Point: You cannot make some one be what they are not. Rather, accept what makes your self you and them themselves. Even if the seed is your own, the seed is, in effect, its own. You own nothing but yourself. Nothing you produce is yours after it has been given. These words may have been written from my mind, and I do hold responsible for them, but in essence these words are an entity in and of themselves. Simply the fact that they are mine in said does not mean I am or own the response they give to those that read them. I don’t own these words. I produced them. I let them be and do whatever it is that words do. I can try and guide them, cultivate them so that my meaning gets across as clearly as possible, but really it all matters on the words and those that take them. Nothing is mine except myself. If only that concept is understood will there ever be a world in which authenticities shall be and survive ~peacefully.~ And maybe happily.

The reason why I pour this all out is to remind myself that I do not deserve to be. I am all that I am not. I do not belong in the society I am in. I cannot thrive here and I doubt I ever will. There is a death-like characteristic that is creeping to my being and it is causing pain not only to myself but also to those around me.

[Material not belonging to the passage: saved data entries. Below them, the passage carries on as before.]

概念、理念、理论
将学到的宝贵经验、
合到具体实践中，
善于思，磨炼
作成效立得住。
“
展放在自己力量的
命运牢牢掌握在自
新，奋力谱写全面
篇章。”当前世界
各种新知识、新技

It was the LAST thing I wanted to be: a pain inflicter. But it is ultimately what you become when you are inauthentic: a wasted piece of shit with no qualities except that of a worthless piece of shit.

And with that, I take your leave.

Mathumilation

October 12, 2007

I hated learning my times tables. My mother would sit us at the dining table and demand the production of sheet after sheet of row after row of numbers after sequenced numbers. Like I said, it was not a fond practice. But we’d do it. And then wonder if when we were twenty whether we would still remember them.

I keep reminding him: She was right. They never leave you.

He scowls up at me and keeps filling the little lined boxes.

Math is not his strength. He finds it both interesting and boring. It’s still a chore to him.

Every evening though, like this evening, he hands his neatly done homework for our father to check. I am putting away dinner leftovers.

Ah, I see my own miniture self! My own anxious eleven year-old face trying to look non-involved, busy, but so worried. Like his today. And every day.

Father sits, his bespectacled vision glancing over the problems, his mind animated under a serene face. The face we all grew up loving, abiding, wanting to please.

“T.”

I wince.

He winces with me.

The way the name is uttered signals faults. A mistake.

A stupid one.

Father takes an envelope from the junkmail pile and turns it over.

“I don’t understand this T. Why are you making such careless mistakes? This is ~substraction.~”

I hear pencil strokes. My brother peers timidly at the envelope. Two rows of decimals. A minus sign intwixt.

“So you carry over a one.” His voice is tiny.

Father follows his intructions.

“You do 12 minus 8.”

The pencil stalls over the envelope and switches over to the homework paper.

There is a five.

“It’s supposed to be a four.” He grimaces with each word.

“See. You are so careless. How can you be so careless. It’s the little things that matter T. And it’s ok to make a mistake, but you don’t even look it over! What do you expect to get if don’t look over?”

I hang my head. For him. With him.

I watch them. My own memories washing forth. Ah my brother…

Our father is an excellent teacher. His explanations and metaphors are sometimes unbeatable. When it comes to finding and fixing faults, he is quite sharp and direct. As I grew older, I came to accept that as part of his nature. He means no harm…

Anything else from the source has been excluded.